> WHAT IS EXPECTED
The material below includes pictures; leave them out and return only the lines between the line containing "Hết hạn Hội viên, tôi còn nghe sách Lợi Thế" and the line containing "1.什么是AIME？ AIME是美国数学邀请赛", inclusive, word for word.
[SUPPLIED MATERIAL]
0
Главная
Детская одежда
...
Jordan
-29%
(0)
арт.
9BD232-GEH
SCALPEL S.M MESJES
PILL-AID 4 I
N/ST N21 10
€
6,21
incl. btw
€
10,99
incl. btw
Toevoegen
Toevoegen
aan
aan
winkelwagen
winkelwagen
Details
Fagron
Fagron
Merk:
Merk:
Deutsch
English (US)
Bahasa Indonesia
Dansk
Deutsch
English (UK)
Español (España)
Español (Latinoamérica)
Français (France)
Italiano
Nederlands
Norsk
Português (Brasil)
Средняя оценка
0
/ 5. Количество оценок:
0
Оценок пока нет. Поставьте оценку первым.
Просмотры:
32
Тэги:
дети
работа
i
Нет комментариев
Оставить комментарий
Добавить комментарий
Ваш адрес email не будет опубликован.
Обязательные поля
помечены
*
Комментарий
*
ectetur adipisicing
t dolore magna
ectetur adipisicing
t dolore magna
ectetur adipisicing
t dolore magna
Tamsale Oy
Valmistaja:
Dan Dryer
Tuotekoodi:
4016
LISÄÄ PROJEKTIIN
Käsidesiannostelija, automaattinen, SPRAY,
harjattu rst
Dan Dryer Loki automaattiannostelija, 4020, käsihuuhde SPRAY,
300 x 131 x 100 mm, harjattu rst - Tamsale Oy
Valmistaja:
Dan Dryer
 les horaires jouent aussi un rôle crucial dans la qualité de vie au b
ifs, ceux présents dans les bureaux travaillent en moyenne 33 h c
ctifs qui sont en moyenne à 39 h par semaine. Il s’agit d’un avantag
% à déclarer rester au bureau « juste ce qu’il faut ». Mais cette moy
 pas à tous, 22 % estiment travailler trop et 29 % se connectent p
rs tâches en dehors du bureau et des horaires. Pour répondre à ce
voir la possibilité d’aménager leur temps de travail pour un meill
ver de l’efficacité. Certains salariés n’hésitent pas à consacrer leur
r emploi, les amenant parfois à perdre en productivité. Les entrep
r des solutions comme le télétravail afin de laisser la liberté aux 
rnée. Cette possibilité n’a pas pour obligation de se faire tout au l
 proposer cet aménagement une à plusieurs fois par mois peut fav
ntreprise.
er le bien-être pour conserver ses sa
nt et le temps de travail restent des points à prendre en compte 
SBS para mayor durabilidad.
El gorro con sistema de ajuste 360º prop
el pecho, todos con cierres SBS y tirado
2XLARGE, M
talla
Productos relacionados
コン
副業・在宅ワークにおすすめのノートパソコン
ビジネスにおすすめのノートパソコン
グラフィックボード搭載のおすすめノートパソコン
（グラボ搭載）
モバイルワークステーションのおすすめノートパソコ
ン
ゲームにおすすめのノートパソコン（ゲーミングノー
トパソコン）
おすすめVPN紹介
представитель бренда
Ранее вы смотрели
[/SUPPLIED MATERIAL]
[SUPPLIED MATERIAL]
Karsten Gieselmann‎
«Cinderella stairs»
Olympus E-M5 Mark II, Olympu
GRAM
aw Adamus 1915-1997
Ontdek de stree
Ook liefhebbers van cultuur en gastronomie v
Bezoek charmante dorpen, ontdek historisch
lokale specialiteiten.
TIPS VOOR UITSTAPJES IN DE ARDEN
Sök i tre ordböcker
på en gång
[/SUPPLIED MATERIAL]
[SUPPLIED MATERIAL]
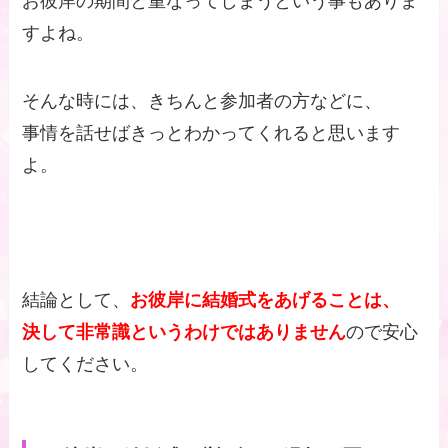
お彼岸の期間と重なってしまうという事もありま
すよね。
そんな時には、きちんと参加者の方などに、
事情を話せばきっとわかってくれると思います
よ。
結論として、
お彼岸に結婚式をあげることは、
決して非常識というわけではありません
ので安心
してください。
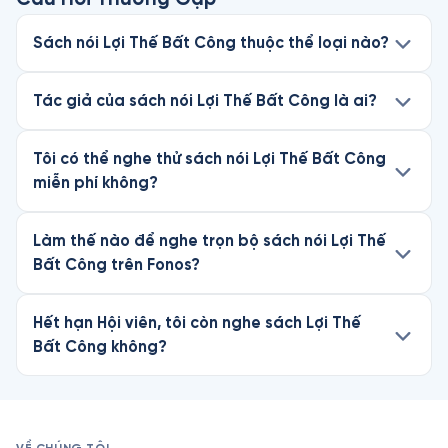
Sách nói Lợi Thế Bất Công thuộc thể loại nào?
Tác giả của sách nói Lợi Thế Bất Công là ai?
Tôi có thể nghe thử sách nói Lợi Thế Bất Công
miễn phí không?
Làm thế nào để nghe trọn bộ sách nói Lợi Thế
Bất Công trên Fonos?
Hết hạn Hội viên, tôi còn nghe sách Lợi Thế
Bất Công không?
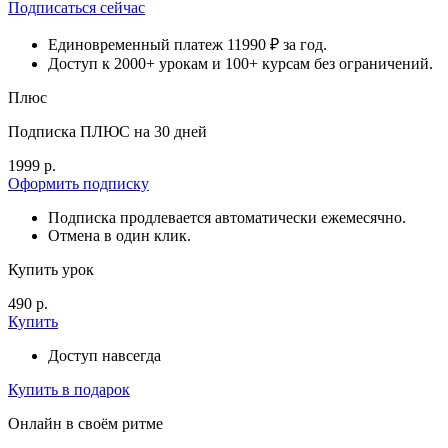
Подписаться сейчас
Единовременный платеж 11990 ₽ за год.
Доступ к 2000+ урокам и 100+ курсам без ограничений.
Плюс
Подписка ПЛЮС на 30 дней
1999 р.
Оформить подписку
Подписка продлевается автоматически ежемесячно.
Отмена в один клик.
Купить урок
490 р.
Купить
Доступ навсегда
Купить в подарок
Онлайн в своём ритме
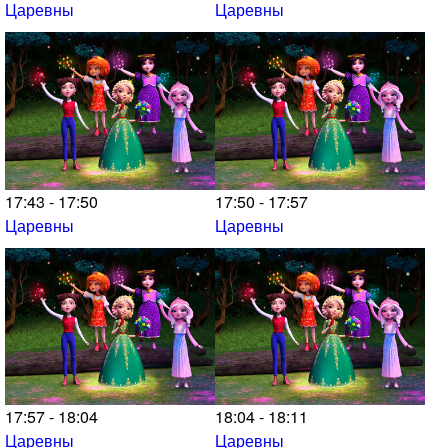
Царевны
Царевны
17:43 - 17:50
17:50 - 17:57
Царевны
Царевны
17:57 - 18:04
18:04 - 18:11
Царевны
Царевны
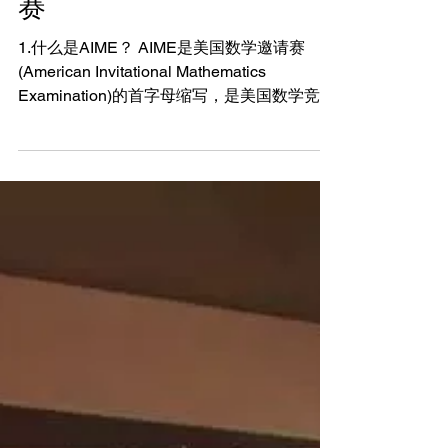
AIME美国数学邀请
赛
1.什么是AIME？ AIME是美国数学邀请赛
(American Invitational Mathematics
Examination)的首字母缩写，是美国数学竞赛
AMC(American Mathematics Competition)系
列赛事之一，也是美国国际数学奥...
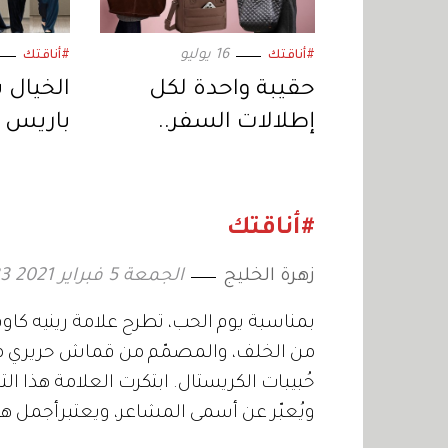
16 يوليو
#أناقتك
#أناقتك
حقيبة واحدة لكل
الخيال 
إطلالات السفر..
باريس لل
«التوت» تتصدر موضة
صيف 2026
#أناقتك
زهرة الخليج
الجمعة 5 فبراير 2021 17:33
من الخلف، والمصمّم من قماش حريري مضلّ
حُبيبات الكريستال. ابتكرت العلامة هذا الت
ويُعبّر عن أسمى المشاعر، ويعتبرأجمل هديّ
[/SUPPLIED MATERIAL]
> PROBLEM SOLUTION
Hết hạn Hội viên, tôi còn nghe sách Lợi Thế
Bất Công không?
Подписаться сейчас
Единовременный платеж 11990 ₽ за год.
Доступ к 2000+ урокам и 100+ курсам без ограничений.
Плюс
Подписка ПЛЮС на 30 дней
1999 р.
Оформить подписку
Подписка продлевается автоматически ежемесячно.
Отмена в один клик.
Купить урок
490 р.
Купить
Доступ навсегда
Купить в подарок
Онлайн в своём ритме
Царевны
Царевны
17:43 - 17:50
17:50 - 17:57
Царевны
Царевны
17:57 - 18:04
18:04 - 18:11
Царевны
Царевны
AIME美国数学邀请
赛
1.什么是AIME？ AIME是美国数学邀请赛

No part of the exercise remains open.